Records from a collection:
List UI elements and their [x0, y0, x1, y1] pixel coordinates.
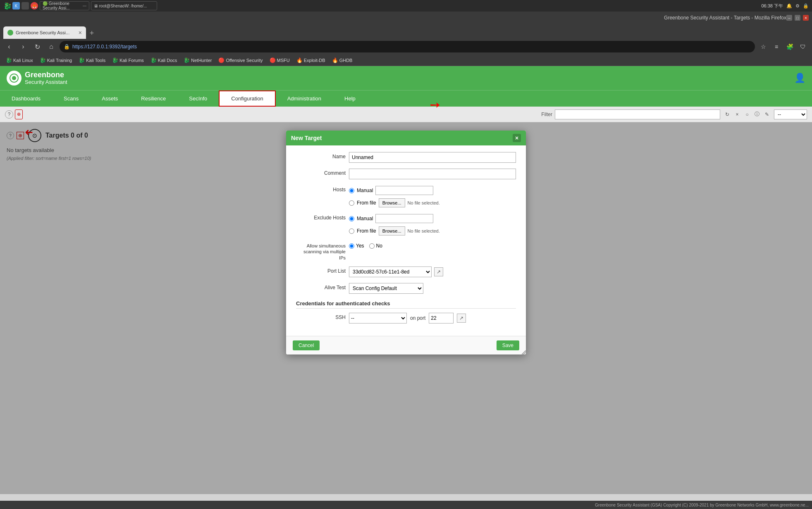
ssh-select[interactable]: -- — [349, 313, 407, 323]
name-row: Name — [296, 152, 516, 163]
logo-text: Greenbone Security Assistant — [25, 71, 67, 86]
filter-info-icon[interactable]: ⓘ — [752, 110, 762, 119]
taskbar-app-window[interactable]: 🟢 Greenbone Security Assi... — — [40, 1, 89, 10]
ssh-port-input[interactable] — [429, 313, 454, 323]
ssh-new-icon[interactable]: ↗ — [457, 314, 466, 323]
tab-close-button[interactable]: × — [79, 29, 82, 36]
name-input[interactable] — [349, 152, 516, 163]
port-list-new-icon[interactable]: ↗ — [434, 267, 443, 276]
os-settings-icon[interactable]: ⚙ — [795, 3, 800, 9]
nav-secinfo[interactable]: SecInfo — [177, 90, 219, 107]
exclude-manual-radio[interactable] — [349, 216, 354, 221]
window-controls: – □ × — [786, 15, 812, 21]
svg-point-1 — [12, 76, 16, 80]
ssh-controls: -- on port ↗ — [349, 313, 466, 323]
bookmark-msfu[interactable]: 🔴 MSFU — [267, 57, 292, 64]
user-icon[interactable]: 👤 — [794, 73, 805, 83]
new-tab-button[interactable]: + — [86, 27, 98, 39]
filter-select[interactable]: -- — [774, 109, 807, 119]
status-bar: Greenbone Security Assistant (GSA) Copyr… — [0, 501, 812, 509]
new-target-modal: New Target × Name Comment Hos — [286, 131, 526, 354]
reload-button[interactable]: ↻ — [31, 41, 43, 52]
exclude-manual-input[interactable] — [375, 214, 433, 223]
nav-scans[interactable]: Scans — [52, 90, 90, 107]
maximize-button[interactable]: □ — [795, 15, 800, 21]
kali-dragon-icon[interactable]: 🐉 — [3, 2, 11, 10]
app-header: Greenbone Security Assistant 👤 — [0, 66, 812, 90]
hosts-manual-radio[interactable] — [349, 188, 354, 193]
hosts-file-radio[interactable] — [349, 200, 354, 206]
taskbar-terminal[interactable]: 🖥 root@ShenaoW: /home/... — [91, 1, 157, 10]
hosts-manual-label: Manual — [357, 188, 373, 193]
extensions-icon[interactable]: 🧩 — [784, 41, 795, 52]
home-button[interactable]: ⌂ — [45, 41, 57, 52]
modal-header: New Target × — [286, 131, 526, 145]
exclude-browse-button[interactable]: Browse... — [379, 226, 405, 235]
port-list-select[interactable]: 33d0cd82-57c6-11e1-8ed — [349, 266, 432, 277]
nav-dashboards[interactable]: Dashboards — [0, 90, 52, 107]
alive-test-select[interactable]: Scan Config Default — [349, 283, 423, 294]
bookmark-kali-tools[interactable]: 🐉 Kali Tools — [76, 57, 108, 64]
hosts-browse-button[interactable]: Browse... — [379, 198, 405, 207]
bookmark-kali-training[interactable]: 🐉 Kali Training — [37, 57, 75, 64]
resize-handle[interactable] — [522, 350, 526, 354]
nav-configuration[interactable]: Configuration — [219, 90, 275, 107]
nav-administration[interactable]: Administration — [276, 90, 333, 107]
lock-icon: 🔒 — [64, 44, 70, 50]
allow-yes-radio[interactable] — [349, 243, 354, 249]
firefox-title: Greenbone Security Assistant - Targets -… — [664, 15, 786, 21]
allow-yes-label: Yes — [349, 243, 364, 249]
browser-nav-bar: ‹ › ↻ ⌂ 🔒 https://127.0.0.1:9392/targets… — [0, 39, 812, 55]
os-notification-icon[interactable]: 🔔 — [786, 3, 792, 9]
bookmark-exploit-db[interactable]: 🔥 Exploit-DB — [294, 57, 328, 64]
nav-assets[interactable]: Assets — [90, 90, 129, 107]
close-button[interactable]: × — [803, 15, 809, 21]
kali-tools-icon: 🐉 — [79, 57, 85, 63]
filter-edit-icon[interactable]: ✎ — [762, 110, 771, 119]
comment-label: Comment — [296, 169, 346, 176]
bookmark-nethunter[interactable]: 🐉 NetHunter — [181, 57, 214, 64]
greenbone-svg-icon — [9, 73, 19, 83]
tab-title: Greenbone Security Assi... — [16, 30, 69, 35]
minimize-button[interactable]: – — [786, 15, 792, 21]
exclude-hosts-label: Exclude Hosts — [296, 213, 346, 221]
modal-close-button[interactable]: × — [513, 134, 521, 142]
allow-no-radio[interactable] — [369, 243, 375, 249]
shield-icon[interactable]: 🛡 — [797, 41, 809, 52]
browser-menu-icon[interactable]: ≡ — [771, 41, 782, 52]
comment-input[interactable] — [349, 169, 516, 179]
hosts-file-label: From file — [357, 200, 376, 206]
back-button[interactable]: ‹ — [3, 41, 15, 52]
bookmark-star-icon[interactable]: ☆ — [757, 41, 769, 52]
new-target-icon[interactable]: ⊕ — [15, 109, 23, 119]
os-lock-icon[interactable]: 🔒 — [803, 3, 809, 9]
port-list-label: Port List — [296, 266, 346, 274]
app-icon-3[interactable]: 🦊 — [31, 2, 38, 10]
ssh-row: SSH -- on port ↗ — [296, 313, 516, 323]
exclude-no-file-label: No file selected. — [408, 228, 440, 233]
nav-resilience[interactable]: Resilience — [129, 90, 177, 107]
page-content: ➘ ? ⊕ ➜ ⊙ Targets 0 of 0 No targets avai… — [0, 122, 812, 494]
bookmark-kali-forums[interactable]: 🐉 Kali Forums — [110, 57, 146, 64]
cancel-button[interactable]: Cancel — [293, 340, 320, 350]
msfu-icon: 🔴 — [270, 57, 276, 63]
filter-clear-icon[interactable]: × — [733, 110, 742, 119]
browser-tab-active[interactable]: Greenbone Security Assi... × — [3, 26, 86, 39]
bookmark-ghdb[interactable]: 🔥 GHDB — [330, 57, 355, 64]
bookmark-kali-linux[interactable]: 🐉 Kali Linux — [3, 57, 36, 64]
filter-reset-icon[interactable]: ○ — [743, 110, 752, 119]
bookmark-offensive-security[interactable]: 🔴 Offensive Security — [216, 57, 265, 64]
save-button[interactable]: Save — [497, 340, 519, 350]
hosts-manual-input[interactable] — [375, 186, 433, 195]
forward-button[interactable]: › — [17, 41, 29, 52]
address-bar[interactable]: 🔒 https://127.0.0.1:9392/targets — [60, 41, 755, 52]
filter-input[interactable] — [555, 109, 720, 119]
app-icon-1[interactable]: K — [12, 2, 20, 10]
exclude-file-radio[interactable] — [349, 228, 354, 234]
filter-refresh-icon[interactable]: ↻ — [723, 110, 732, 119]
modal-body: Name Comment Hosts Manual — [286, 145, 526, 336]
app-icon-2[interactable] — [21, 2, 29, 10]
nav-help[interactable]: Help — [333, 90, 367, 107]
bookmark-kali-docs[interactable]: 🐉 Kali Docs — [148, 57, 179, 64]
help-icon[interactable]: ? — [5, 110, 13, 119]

* What you are asked to do: Skipping any pictures, copy the entries exactly as they appear.

* The completed task:
List UI elements and their [x0, y0, x1, y1] pixel coordinates.
ssh-select[interactable]: -- — [349, 313, 407, 323]
name-row: Name — [296, 152, 516, 163]
logo-text: Greenbone Security Assistant — [25, 71, 67, 86]
filter-info-icon[interactable]: ⓘ — [752, 110, 762, 119]
taskbar-app-window[interactable]: 🟢 Greenbone Security Assi... — — [40, 1, 89, 10]
ssh-port-input[interactable] — [429, 313, 454, 323]
ssh-new-icon[interactable]: ↗ — [457, 314, 466, 323]
tab-close-button[interactable]: × — [79, 29, 82, 36]
name-input[interactable] — [349, 152, 516, 163]
port-list-new-icon[interactable]: ↗ — [434, 267, 443, 276]
os-settings-icon[interactable]: ⚙ — [795, 3, 800, 9]
nav-secinfo[interactable]: SecInfo — [177, 90, 219, 107]
exclude-manual-radio[interactable] — [349, 216, 354, 221]
window-controls: – □ × — [786, 15, 812, 21]
svg-point-1 — [12, 76, 16, 80]
ssh-controls: -- on port ↗ — [349, 313, 466, 323]
bookmark-msfu[interactable]: 🔴 MSFU — [267, 57, 292, 64]
user-icon[interactable]: 👤 — [794, 73, 805, 83]
new-tab-button[interactable]: + — [86, 27, 98, 39]
filter-select[interactable]: -- — [774, 109, 807, 119]
status-bar: Greenbone Security Assistant (GSA) Copyr… — [0, 501, 812, 509]
new-target-modal: New Target × Name Comment Hos — [286, 131, 526, 354]
reload-button[interactable]: ↻ — [31, 41, 43, 52]
exclude-manual-input[interactable] — [375, 214, 433, 223]
nav-scans[interactable]: Scans — [52, 90, 90, 107]
maximize-button[interactable]: □ — [795, 15, 800, 21]
kali-dragon-icon[interactable]: 🐉 — [3, 2, 11, 10]
app-header: Greenbone Security Assistant 👤 — [0, 66, 812, 90]
hosts-manual-radio[interactable] — [349, 188, 354, 193]
hosts-file-radio[interactable] — [349, 200, 354, 206]
taskbar-terminal[interactable]: 🖥 root@ShenaoW: /home/... — [91, 1, 157, 10]
hosts-manual-label: Manual — [357, 188, 373, 193]
extensions-icon[interactable]: 🧩 — [784, 41, 795, 52]
home-button[interactable]: ⌂ — [45, 41, 57, 52]
modal-header: New Target × — [286, 131, 526, 145]
exclude-browse-button[interactable]: Browse... — [379, 226, 405, 235]
port-list-select[interactable]: 33d0cd82-57c6-11e1-8ed — [349, 266, 432, 277]
nav-dashboards[interactable]: Dashboards — [0, 90, 52, 107]
alive-test-select[interactable]: Scan Config Default — [349, 283, 423, 294]
bookmark-kali-tools[interactable]: 🐉 Kali Tools — [76, 57, 108, 64]
hosts-browse-button[interactable]: Browse... — [379, 198, 405, 207]
bookmark-kali-training[interactable]: 🐉 Kali Training — [37, 57, 75, 64]
resize-handle[interactable] — [522, 350, 526, 354]
nav-configuration[interactable]: Configuration — [219, 90, 275, 107]
nav-administration[interactable]: Administration — [276, 90, 333, 107]
lock-icon: 🔒 — [64, 44, 70, 50]
allow-yes-radio[interactable] — [349, 243, 354, 249]
firefox-title: Greenbone Security Assistant - Targets -… — [664, 15, 786, 21]
allow-yes-label: Yes — [349, 243, 364, 249]
browser-nav-bar: ‹ › ↻ ⌂ 🔒 https://127.0.0.1:9392/targets… — [0, 39, 812, 55]
os-notification-icon[interactable]: 🔔 — [786, 3, 792, 9]
bookmark-exploit-db[interactable]: 🔥 Exploit-DB — [294, 57, 328, 64]
nav-assets[interactable]: Assets — [90, 90, 129, 107]
close-button[interactable]: × — [803, 15, 809, 21]
kali-tools-icon: 🐉 — [79, 57, 85, 63]
filter-edit-icon[interactable]: ✎ — [762, 110, 771, 119]
comment-label: Comment — [296, 169, 346, 176]
bookmark-nethunter[interactable]: 🐉 NetHunter — [181, 57, 214, 64]
greenbone-svg-icon — [9, 73, 19, 83]
tab-title: Greenbone Security Assi... — [16, 30, 69, 35]
minimize-button[interactable]: – — [786, 15, 792, 21]
exclude-hosts-label: Exclude Hosts — [296, 213, 346, 221]
modal-close-button[interactable]: × — [513, 134, 521, 142]
allow-no-radio[interactable] — [369, 243, 375, 249]
shield-icon[interactable]: 🛡 — [797, 41, 809, 52]
browser-menu-icon[interactable]: ≡ — [771, 41, 782, 52]
comment-input[interactable] — [349, 169, 516, 179]
hosts-file-label: From file — [357, 200, 376, 206]
back-button[interactable]: ‹ — [3, 41, 15, 52]
bookmark-star-icon[interactable]: ☆ — [757, 41, 769, 52]
new-target-icon[interactable]: ⊕ — [15, 109, 23, 119]
os-lock-icon[interactable]: 🔒 — [803, 3, 809, 9]
port-list-label: Port List — [296, 266, 346, 274]
app-icon-3[interactable]: 🦊 — [31, 2, 38, 10]
ssh-row: SSH -- on port ↗ — [296, 313, 516, 323]
exclude-no-file-label: No file selected. — [408, 228, 440, 233]
nav-resilience[interactable]: Resilience — [129, 90, 177, 107]
page-content: ➘ ? ⊕ ➜ ⊙ Targets 0 of 0 No targets avai… — [0, 122, 812, 494]
bookmark-kali-forums[interactable]: 🐉 Kali Forums — [110, 57, 146, 64]
cancel-button[interactable]: Cancel — [293, 340, 320, 350]
msfu-icon: 🔴 — [270, 57, 276, 63]
filter-clear-icon[interactable]: × — [733, 110, 742, 119]
browser-tab-active[interactable]: Greenbone Security Assi... × — [3, 26, 86, 39]
bookmark-ghdb[interactable]: 🔥 GHDB — [330, 57, 355, 64]
bookmark-kali-linux[interactable]: 🐉 Kali Linux — [3, 57, 36, 64]
filter-reset-icon[interactable]: ○ — [743, 110, 752, 119]
bookmark-offensive-security[interactable]: 🔴 Offensive Security — [216, 57, 265, 64]
save-button[interactable]: Save — [497, 340, 519, 350]
hosts-manual-input[interactable] — [375, 186, 433, 195]
forward-button[interactable]: › — [17, 41, 29, 52]
address-bar[interactable]: 🔒 https://127.0.0.1:9392/targets — [60, 41, 755, 52]
filter-input[interactable] — [555, 109, 720, 119]
app-icon-1[interactable]: K — [12, 2, 20, 10]
exclude-file-radio[interactable] — [349, 228, 354, 234]
filter-refresh-icon[interactable]: ↻ — [723, 110, 732, 119]
modal-body: Name Comment Hosts Manual — [286, 145, 526, 336]
app-icon-2[interactable] — [21, 2, 29, 10]
nav-help[interactable]: Help — [333, 90, 367, 107]
bookmark-kali-docs[interactable]: 🐉 Kali Docs — [148, 57, 179, 64]
help-icon[interactable]: ? — [5, 110, 13, 119]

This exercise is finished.